I may take you up on that, once I get around to looking in detail at what those tools will and won't do for me. I do have a tendency to push things kind of far with sed -- my gut instinct whenever an RE situation comes up and it's not in an interactive editing session, is to say, "Oh, just run it through sed; that's what pipelines are for." Or worse yet, "It's late and I always screw something up when I try to use sscanf() -- screw it, pipe it through sed, dc, sort, and then sed again, and I won't even try to capture anything until all the math is already done. This works disgustingly often, but as I get farther from "grab the nth space-delimited word" or "extract columns n through m" and more into "insert this token after the first of this type of token that has these allowable forms and before the next of that other type of token that has eight optional constituent parts I might have to recognize" territory, my sed scripts are getting longer and I start thinking "maybe I should treat this grammar as, like, a grammar someday".

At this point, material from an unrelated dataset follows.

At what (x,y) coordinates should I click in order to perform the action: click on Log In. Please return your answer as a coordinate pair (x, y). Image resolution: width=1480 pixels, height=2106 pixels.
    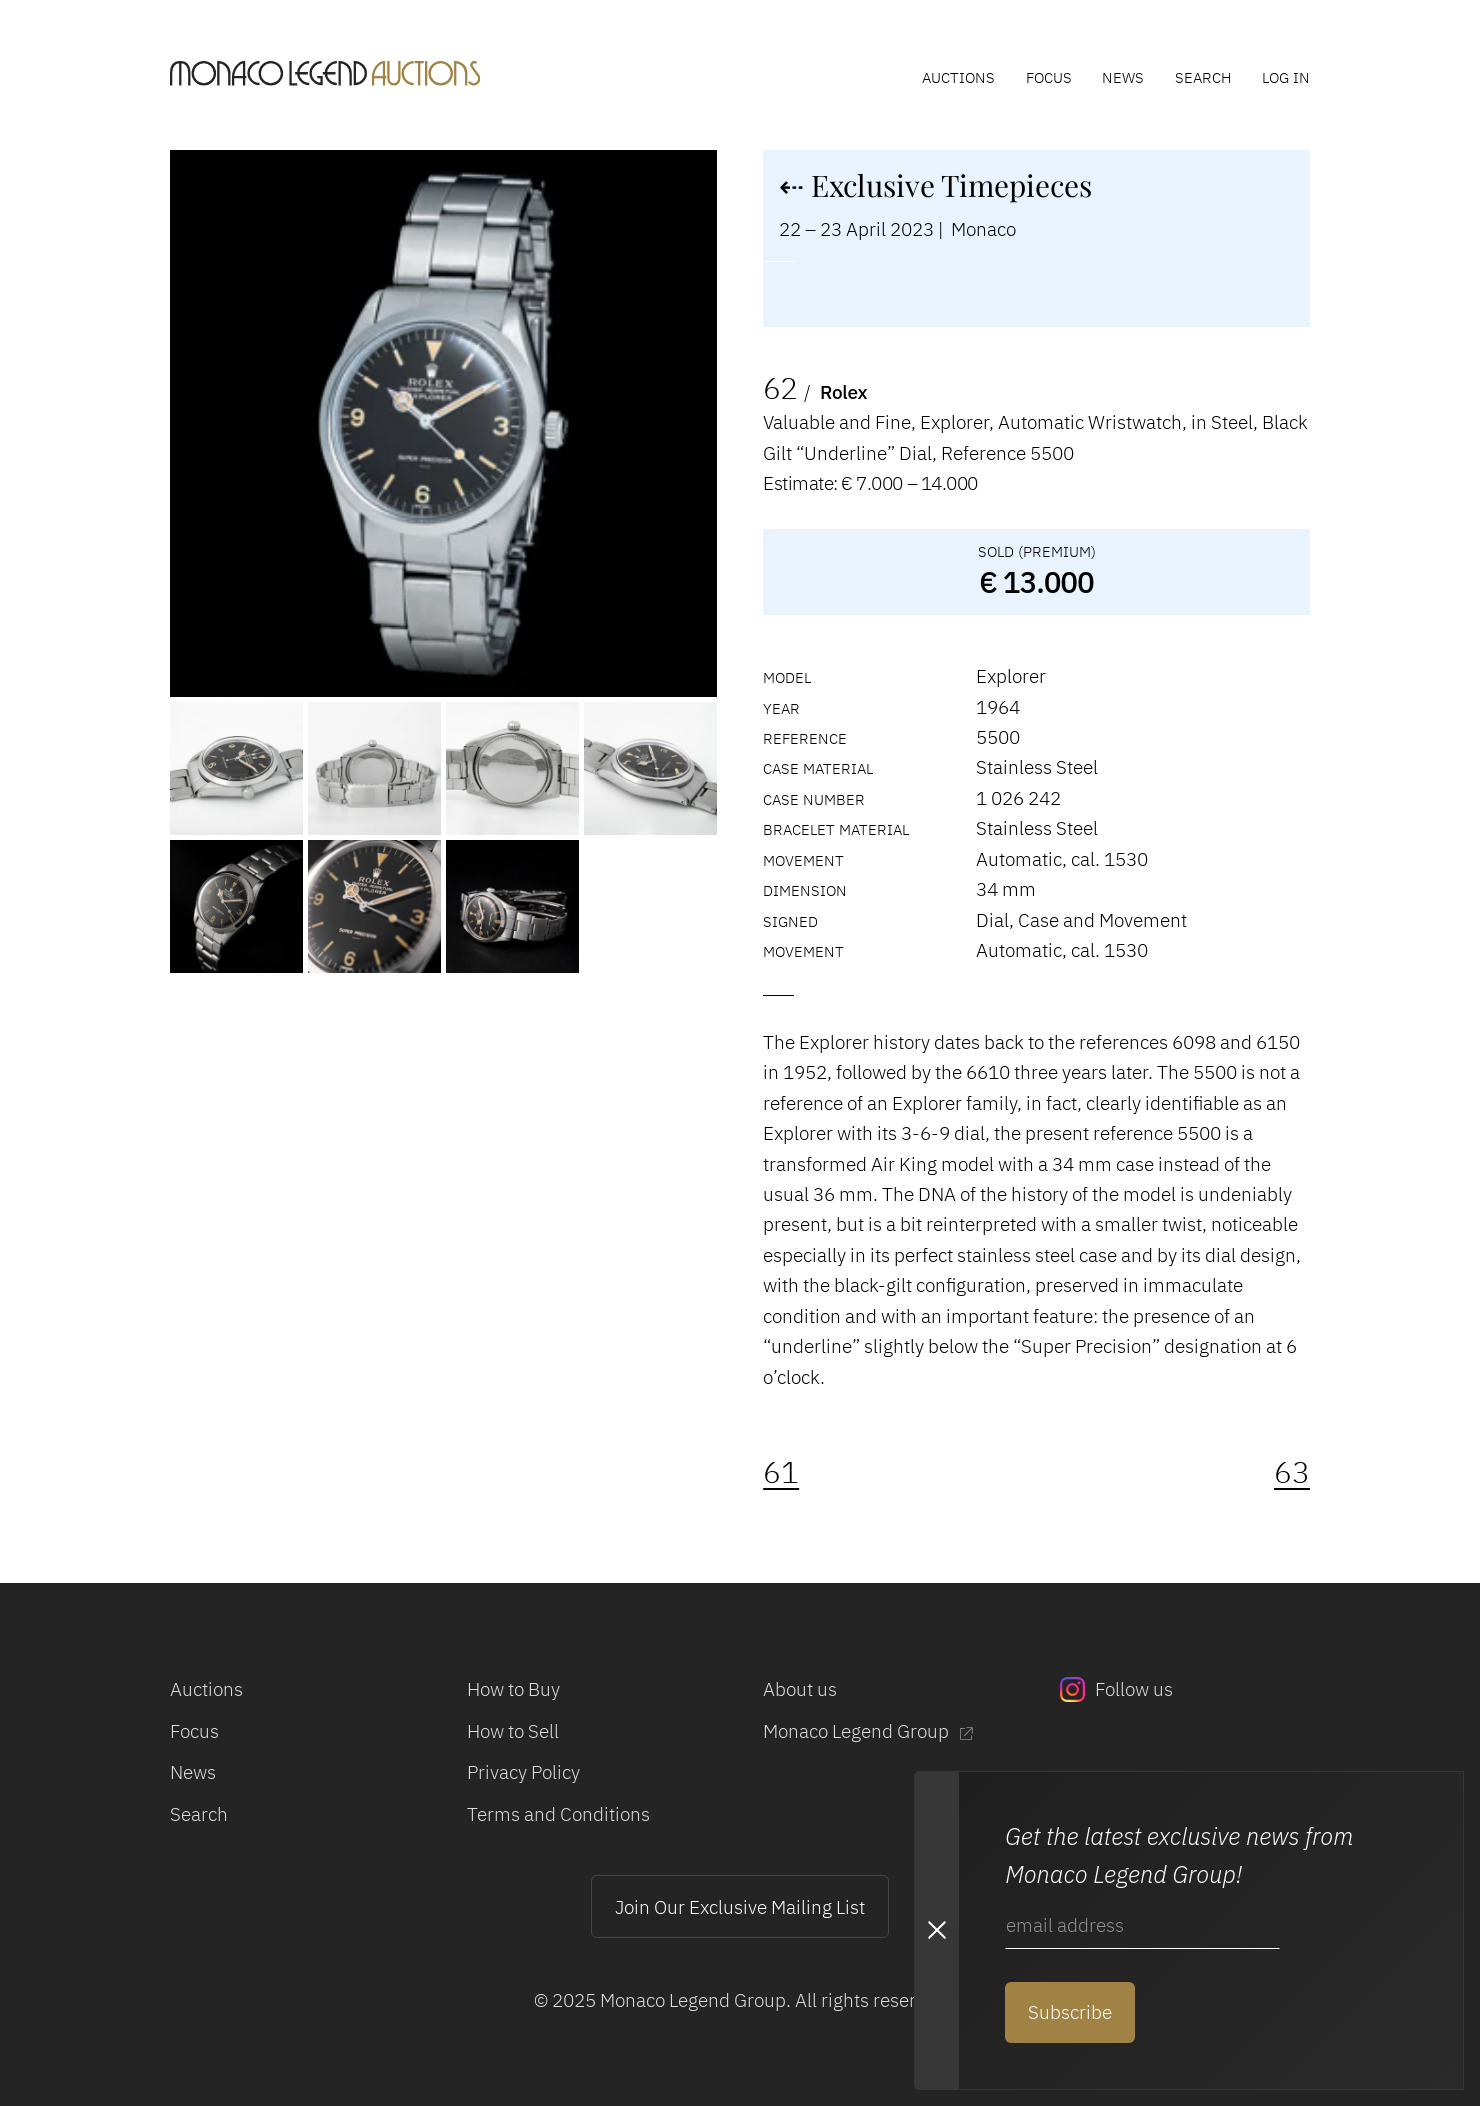     Looking at the image, I should click on (1286, 77).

But no, I'm not sure I'm actually into 'heavyweight' parsing yet. (I'm not sure where the line is generally considered to be, but I tend to categorize problems as "my first thought before serious analysis was to use sed," and "my first thought before serious analysis was that I'd wind up writing a state machine". I'm thinking heavyweight would be, "yeah, I can do this with my old tools but it's not gonna be fun.") Hmm.

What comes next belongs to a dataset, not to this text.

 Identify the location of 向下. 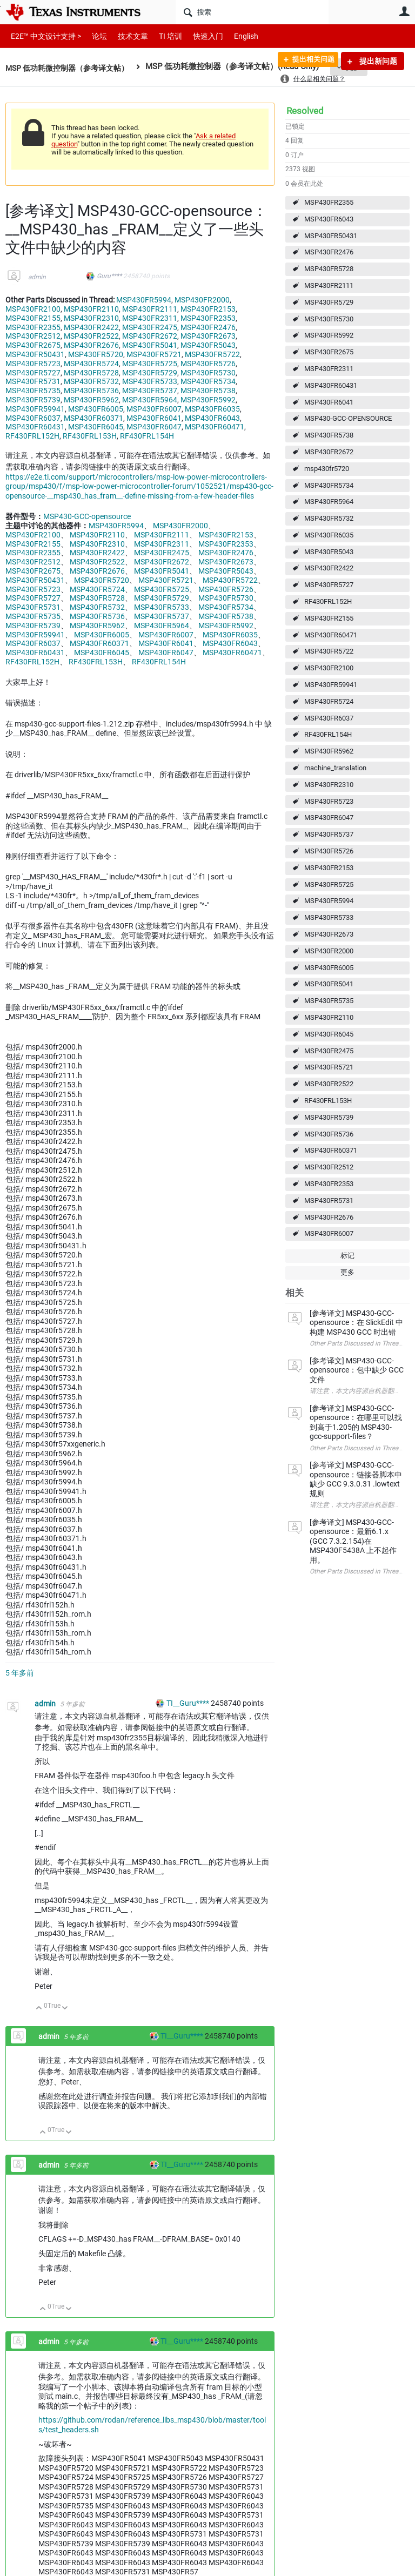 (65, 2008).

You've probably guessed by now that I'm not using Perl much, because I probably wouldn't be reaching for sed and dc as often if I were.
Re: What, no sed/vi/vim/ex language button?
But no, I'm not sure I'm actually into 'heavyweight' parsing yet. (I'm not sure where the line is generally considered to be, but I tend to categorize problems as "my first thought before serious analysis was to use sed," and "my first thought before serious analysis was that I'd wind up writing a state machine". I'm thinking heavyweight would be, "yeah, I can do this with my old tools but it's not gonna be fun.") Hmm.
You've probably guessed by now that I'm not using Perl much, because I probably wouldn't be reaching for sed and dc as often if I were.
Re: What, no sed/vi/vim/ex language button?
Here's a problem sample that requires parsing - say you want to write a program that does a call graph of perl.
Program goes in, graph that tracks what function calls what comes out.
You can't explain that with regex alone.
FWIW, it's a mildly annoying problem i need to solve one of these days. Last run I took at it left me bleeding in the lambda and class methods.